11/ L'autonomie du communisme, hors des appareils marxistes-léninistes et de l'incorporation étatique

Que retenir de ces deux paradigmes historiques qui restent pour Alain Badiou la Commune de Paris en 1871 et la Révolution russe de 1917 (quid de la Guerre d'Espagne ?) ? Le marxisme-léninisme n’apparaît plus aujourd’hui comme la forme adéquate à partir de laquelle l’invention politique pourra faire événement en rupture avec la situation existante. C’est précisément ce que nous a appris Mai 68, par-delà toutes ses ambiguïtés constitutives : perpétuer l’hypothèse communiste, sans laquelle il n’est même pas pensable de vouloir continuer sous peine de demeurer des animaux humains s’entre-déchirant dans un monde de plus en plus immonde. Cette hypothèse exige une autonomie de ses conditions pratiques de réalisation qui sont hétérogènes à ces formes partisanes et étatiques traditionnelles que l’histoire passée a invalidées.

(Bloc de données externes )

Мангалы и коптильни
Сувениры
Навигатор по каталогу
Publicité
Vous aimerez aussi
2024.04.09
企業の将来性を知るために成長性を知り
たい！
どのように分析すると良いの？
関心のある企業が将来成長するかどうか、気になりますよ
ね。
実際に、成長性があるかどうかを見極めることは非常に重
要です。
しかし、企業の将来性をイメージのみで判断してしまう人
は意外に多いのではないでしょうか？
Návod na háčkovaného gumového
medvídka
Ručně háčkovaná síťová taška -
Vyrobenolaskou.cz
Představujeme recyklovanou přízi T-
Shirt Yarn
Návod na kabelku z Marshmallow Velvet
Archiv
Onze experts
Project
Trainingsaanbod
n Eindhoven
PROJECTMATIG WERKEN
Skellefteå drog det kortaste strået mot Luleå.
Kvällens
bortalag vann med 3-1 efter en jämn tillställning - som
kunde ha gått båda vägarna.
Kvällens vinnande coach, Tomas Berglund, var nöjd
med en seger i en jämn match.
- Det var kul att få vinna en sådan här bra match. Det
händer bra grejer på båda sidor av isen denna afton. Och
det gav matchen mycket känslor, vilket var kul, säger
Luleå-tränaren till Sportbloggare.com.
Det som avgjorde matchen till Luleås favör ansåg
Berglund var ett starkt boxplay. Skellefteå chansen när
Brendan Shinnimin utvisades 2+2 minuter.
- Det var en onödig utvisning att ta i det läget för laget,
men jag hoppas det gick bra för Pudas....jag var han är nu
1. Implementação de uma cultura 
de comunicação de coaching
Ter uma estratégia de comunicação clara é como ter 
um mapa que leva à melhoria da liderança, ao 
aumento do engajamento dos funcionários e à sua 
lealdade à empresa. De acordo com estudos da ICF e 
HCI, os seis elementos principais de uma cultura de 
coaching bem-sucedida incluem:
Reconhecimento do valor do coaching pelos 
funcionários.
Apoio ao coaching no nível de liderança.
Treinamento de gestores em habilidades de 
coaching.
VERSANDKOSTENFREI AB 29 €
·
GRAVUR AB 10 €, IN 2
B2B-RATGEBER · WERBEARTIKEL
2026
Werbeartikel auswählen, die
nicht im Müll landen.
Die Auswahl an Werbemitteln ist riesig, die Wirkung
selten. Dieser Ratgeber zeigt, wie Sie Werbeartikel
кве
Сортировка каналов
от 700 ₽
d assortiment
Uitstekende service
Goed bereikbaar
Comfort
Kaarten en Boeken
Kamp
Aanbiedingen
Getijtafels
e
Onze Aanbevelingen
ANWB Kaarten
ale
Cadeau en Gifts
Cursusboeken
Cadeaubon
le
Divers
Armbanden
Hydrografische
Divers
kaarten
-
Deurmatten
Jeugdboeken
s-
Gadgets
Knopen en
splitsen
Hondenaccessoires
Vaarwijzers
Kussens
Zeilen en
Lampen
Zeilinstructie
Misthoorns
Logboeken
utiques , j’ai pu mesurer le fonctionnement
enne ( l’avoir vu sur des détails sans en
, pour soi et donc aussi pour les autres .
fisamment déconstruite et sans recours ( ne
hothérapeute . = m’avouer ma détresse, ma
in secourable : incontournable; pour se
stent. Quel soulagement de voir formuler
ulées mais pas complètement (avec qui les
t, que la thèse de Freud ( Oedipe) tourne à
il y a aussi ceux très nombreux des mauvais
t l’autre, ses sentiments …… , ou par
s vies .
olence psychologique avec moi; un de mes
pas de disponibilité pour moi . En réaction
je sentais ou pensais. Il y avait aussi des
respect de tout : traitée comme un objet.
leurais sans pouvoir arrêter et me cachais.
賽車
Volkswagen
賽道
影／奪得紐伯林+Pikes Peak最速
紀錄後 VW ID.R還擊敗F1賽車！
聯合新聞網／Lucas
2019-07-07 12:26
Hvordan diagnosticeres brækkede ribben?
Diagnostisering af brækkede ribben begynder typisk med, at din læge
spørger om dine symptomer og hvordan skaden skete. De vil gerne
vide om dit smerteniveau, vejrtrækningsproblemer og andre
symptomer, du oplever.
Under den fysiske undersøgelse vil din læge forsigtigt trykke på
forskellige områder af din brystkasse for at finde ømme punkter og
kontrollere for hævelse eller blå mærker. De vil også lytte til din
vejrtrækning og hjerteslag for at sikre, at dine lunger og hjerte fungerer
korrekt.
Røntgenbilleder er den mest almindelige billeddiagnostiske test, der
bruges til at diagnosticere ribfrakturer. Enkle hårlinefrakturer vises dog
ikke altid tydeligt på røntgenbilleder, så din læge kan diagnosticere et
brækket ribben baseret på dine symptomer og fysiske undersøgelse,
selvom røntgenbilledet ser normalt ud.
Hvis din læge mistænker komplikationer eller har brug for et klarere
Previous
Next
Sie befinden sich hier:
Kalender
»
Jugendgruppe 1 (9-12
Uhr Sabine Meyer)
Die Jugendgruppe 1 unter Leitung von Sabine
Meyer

12/ Le communisme est à réinventer

Le communisme est cet événement dont l’universelle vérité sollicite les sujets qui lui sont restés fidèles afin que ceux-ci en reformulent la pratique concrète. Comme l’amour selon Arthur Rimbaud (condition, avec la politique, le poème et les mathématiques, grâce à laquelle selon Alain Badiou la philosophie peut penser la puissance de l’événement), le communisme comme invention politique est à nécessairement réinventer.